**DESCRIPTION OF THE TASK**. Take the line containing "В магазинах" and every line after it to the end of the records, and copy them exactly, leaving out pictures.

DATA SUPPLIED Block Start

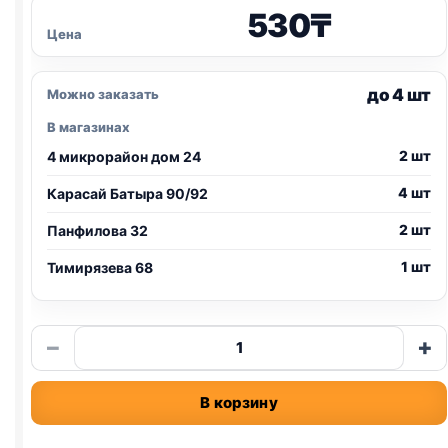
530
₸
Цена
до 4 шт
Можно заказать
В магазинах
2 шт
4 микрорайон дом 24
4 шт
Карасай Батыра 90/92
2 шт
Панфилова 32
1 шт
Тимирязева 68
Количество
−
+
товара
TitBit
В корзину
Меню
от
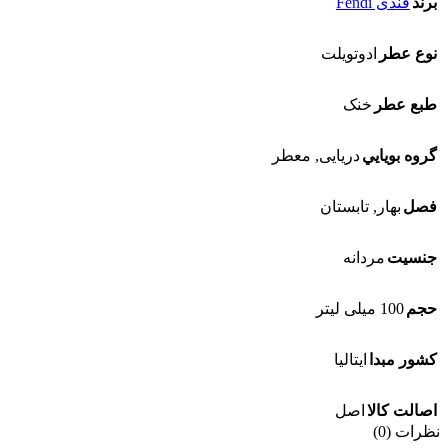
برند
فندی Fendi
نوع عطر
ادوتويلت
طبع عطر
خنک
گروه بويايي
دریایی
,
معطر
فصل
بهار
,
تابستان
جنسيت
مردانه
حجم
100 میلی لیتر
کشور مبدا
ایتالیا
اصالت کالا
اصل
نظرات (0)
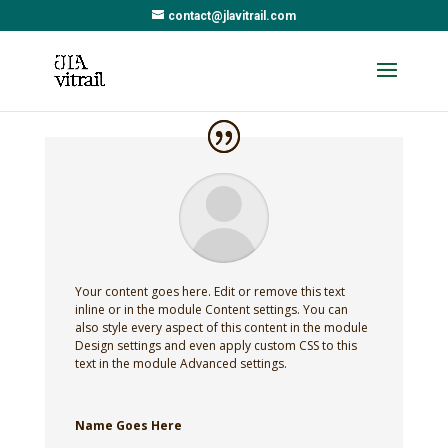
contact@jlavitrail.com
Your content goes here. Edit or remove this text
inline or in the module Content settings. You can
also style every aspect of this content in the module
Design settings and even apply custom CSS to this
text in the module Advanced settings.
Name Goes Here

DATA SUPPLIED Block End

**RESPONSE TO THIS TASK**.
В магазинах
2 шт
4 микрорайон дом 24
4 шт
Карасай Батыра 90/92
2 шт
Панфилова 32
1 шт
Тимирязева 68
Количество
−
+
товара
TitBit
В корзину
Меню
от
برند
فندی Fendi
نوع عطر
ادوتويلت
طبع عطر
خنک
گروه بويايي
دریایی
,
معطر
فصل
بهار
,
تابستان
جنسيت
مردانه
حجم
100 میلی لیتر
کشور مبدا
ایتالیا
اصالت کالا
اصل
نظرات (0)
contact@jlavitrail.com
Your content goes here. Edit or remove this text
inline or in the module Content settings. You can
also style every aspect of this content in the module
Design settings and even apply custom CSS to this
text in the module Advanced settings.
Name Goes Here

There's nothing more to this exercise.